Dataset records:

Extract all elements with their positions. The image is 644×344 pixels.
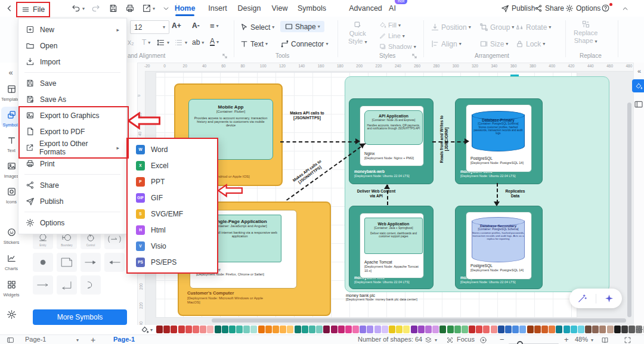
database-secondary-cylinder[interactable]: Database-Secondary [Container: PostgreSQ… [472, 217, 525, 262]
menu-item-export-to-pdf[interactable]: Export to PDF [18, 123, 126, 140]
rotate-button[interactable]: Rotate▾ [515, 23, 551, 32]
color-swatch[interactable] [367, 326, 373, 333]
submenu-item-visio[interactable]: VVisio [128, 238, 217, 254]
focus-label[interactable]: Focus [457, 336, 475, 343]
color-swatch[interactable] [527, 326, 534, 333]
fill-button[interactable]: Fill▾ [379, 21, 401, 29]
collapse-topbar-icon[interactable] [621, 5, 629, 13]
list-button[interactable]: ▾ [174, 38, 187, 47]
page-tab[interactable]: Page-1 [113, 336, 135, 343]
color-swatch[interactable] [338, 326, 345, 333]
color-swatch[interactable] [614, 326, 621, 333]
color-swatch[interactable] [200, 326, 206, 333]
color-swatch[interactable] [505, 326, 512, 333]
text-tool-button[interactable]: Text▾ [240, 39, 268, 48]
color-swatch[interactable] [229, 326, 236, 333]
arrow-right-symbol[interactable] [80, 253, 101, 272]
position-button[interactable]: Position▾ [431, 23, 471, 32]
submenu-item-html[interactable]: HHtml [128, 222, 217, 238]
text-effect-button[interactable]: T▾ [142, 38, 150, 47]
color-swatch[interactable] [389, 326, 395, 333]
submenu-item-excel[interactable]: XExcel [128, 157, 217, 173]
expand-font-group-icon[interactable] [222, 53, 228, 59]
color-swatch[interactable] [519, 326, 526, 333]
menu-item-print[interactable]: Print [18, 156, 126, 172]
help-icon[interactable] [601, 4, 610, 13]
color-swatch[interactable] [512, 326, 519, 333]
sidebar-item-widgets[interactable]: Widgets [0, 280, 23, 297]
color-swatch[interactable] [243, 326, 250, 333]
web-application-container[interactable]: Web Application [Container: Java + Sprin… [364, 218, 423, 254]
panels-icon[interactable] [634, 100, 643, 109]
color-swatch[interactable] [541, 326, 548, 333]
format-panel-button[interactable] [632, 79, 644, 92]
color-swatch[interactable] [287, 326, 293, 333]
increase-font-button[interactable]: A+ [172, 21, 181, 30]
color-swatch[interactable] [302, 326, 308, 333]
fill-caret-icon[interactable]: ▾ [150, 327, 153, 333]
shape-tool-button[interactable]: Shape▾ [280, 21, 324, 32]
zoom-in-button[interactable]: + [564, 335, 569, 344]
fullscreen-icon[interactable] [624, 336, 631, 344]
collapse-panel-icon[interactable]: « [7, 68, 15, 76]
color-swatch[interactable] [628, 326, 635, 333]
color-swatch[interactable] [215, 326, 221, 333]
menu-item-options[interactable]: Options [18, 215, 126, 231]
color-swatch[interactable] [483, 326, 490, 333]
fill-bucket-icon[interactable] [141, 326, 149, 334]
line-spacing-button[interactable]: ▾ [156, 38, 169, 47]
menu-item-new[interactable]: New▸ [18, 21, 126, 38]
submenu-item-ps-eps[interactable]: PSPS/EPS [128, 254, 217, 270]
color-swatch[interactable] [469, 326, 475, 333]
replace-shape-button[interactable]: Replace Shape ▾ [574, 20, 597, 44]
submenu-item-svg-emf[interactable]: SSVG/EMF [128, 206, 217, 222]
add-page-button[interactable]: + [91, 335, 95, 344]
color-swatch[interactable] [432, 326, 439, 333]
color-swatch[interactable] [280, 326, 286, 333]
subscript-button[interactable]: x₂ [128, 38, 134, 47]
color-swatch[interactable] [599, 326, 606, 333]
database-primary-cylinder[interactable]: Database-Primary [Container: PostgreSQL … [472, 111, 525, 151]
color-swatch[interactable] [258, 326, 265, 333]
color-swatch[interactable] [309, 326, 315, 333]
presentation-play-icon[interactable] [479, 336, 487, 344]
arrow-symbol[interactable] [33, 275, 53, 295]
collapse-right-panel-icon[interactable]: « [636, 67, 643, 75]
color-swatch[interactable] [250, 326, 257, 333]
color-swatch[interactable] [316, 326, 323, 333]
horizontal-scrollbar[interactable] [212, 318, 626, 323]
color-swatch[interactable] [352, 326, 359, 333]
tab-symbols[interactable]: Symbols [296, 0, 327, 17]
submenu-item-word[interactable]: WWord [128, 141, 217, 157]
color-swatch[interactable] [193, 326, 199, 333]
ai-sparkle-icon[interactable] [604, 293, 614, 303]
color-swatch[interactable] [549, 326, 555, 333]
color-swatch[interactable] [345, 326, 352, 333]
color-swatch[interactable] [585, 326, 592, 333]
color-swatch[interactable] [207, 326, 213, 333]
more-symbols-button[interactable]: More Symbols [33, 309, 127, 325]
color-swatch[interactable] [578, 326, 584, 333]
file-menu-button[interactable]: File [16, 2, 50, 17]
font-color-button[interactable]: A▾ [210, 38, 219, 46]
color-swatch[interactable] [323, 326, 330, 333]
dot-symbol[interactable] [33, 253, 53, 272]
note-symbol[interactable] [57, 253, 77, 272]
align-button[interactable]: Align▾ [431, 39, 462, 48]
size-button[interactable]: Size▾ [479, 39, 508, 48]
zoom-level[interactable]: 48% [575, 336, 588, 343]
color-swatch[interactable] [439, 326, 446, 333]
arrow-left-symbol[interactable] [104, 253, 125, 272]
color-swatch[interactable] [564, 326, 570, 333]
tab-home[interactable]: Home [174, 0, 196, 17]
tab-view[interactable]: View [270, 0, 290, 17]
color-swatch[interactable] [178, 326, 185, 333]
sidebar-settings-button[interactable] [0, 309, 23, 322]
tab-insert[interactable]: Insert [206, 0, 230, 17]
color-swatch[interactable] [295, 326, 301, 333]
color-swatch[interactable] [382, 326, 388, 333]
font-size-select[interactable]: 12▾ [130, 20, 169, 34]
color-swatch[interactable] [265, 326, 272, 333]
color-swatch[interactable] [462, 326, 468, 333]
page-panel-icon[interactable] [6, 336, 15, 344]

Problem requirements -> Above are records with pictures; repeat the records exactly and leave the pictures out.

Task output ->
Extract all elements with their positions. The image is 644×344 pixels.
database-secondary-cylinder[interactable]: Database-Secondary [Container: PostgreSQ… [472, 217, 525, 262]
menu-item-export-to-pdf[interactable]: Export to PDF [18, 123, 126, 140]
rotate-button[interactable]: Rotate▾ [515, 23, 551, 32]
color-swatch[interactable] [367, 326, 373, 333]
submenu-item-visio[interactable]: VVisio [128, 238, 217, 254]
focus-label[interactable]: Focus [457, 336, 475, 343]
color-swatch[interactable] [527, 326, 534, 333]
fill-button[interactable]: Fill▾ [379, 21, 401, 29]
collapse-topbar-icon[interactable] [621, 5, 629, 13]
list-button[interactable]: ▾ [174, 38, 187, 47]
page-tab[interactable]: Page-1 [113, 336, 135, 343]
color-swatch[interactable] [338, 326, 345, 333]
color-swatch[interactable] [614, 326, 621, 333]
color-swatch[interactable] [200, 326, 206, 333]
color-swatch[interactable] [505, 326, 512, 333]
text-tool-button[interactable]: Text▾ [240, 39, 268, 48]
color-swatch[interactable] [229, 326, 236, 333]
arrow-right-symbol[interactable] [80, 253, 101, 272]
position-button[interactable]: Position▾ [431, 23, 471, 32]
submenu-item-html[interactable]: HHtml [128, 222, 217, 238]
text-effect-button[interactable]: T▾ [142, 38, 150, 47]
color-swatch[interactable] [389, 326, 395, 333]
submenu-item-excel[interactable]: XExcel [128, 157, 217, 173]
expand-font-group-icon[interactable] [222, 53, 228, 59]
color-swatch[interactable] [519, 326, 526, 333]
menu-item-print[interactable]: Print [18, 156, 126, 172]
help-icon[interactable] [601, 4, 610, 13]
color-swatch[interactable] [512, 326, 519, 333]
sidebar-item-widgets[interactable]: Widgets [0, 280, 23, 297]
color-swatch[interactable] [243, 326, 250, 333]
web-application-container[interactable]: Web Application [Container: Java + Sprin… [364, 218, 423, 254]
panels-icon[interactable] [634, 100, 643, 109]
color-swatch[interactable] [541, 326, 548, 333]
format-panel-button[interactable] [632, 79, 644, 92]
color-swatch[interactable] [287, 326, 293, 333]
increase-font-button[interactable]: A+ [172, 21, 181, 30]
color-swatch[interactable] [302, 326, 308, 333]
fill-caret-icon[interactable]: ▾ [150, 327, 153, 333]
shape-tool-button[interactable]: Shape▾ [280, 21, 324, 32]
zoom-in-button[interactable]: + [564, 335, 569, 344]
fullscreen-icon[interactable] [624, 336, 631, 344]
collapse-panel-icon[interactable]: « [7, 68, 15, 76]
color-swatch[interactable] [628, 326, 635, 333]
color-swatch[interactable] [215, 326, 221, 333]
menu-item-options[interactable]: Options [18, 215, 126, 231]
color-swatch[interactable] [483, 326, 490, 333]
fill-bucket-icon[interactable] [141, 326, 149, 334]
line-spacing-button[interactable]: ▾ [156, 38, 169, 47]
menu-item-new[interactable]: New▸ [18, 21, 126, 38]
submenu-item-ps-eps[interactable]: PSPS/EPS [128, 254, 217, 270]
color-swatch[interactable] [469, 326, 475, 333]
replace-shape-button[interactable]: Replace Shape ▾ [574, 20, 597, 44]
submenu-item-svg-emf[interactable]: SSVG/EMF [128, 206, 217, 222]
add-page-button[interactable]: + [91, 335, 95, 344]
color-swatch[interactable] [432, 326, 439, 333]
color-swatch[interactable] [280, 326, 286, 333]
subscript-button[interactable]: x₂ [128, 38, 134, 47]
color-swatch[interactable] [599, 326, 606, 333]
database-primary-cylinder[interactable]: Database-Primary [Container: PostgreSQL … [472, 111, 525, 151]
color-swatch[interactable] [258, 326, 265, 333]
color-swatch[interactable] [309, 326, 315, 333]
presentation-play-icon[interactable] [479, 336, 487, 344]
arrow-symbol[interactable] [33, 275, 53, 295]
collapse-right-panel-icon[interactable]: « [636, 67, 643, 75]
color-swatch[interactable] [250, 326, 257, 333]
color-swatch[interactable] [316, 326, 323, 333]
horizontal-scrollbar[interactable] [212, 318, 626, 323]
color-swatch[interactable] [352, 326, 359, 333]
tab-symbols[interactable]: Symbols [296, 0, 327, 17]
submenu-item-word[interactable]: WWord [128, 141, 217, 157]
color-swatch[interactable] [193, 326, 199, 333]
ai-sparkle-icon[interactable] [604, 293, 614, 303]
color-swatch[interactable] [549, 326, 555, 333]
color-swatch[interactable] [345, 326, 352, 333]
color-swatch[interactable] [585, 326, 592, 333]
color-swatch[interactable] [207, 326, 213, 333]
more-symbols-button[interactable]: More Symbols [33, 309, 127, 325]
color-swatch[interactable] [578, 326, 584, 333]
file-menu-button[interactable]: File [16, 2, 50, 17]
font-color-button[interactable]: A▾ [210, 38, 219, 46]
color-swatch[interactable] [323, 326, 330, 333]
dot-symbol[interactable] [33, 253, 53, 272]
note-symbol[interactable] [57, 253, 77, 272]
align-button[interactable]: Align▾ [431, 39, 462, 48]
size-button[interactable]: Size▾ [479, 39, 508, 48]
zoom-level[interactable]: 48% [575, 336, 588, 343]
color-swatch[interactable] [439, 326, 446, 333]
arrow-left-symbol[interactable] [104, 253, 125, 272]
color-swatch[interactable] [564, 326, 570, 333]
tab-home[interactable]: Home [174, 0, 196, 17]
tab-view[interactable]: View [270, 0, 290, 17]
color-swatch[interactable] [178, 326, 185, 333]
sidebar-settings-button[interactable] [0, 309, 23, 322]
tab-insert[interactable]: Insert [206, 0, 230, 17]
color-swatch[interactable] [295, 326, 301, 333]
color-swatch[interactable] [382, 326, 388, 333]
font-size-select[interactable]: 12▾ [130, 20, 169, 34]
color-swatch[interactable] [265, 326, 272, 333]
color-swatch[interactable] [462, 326, 468, 333]
page-panel-icon[interactable] [6, 336, 15, 344]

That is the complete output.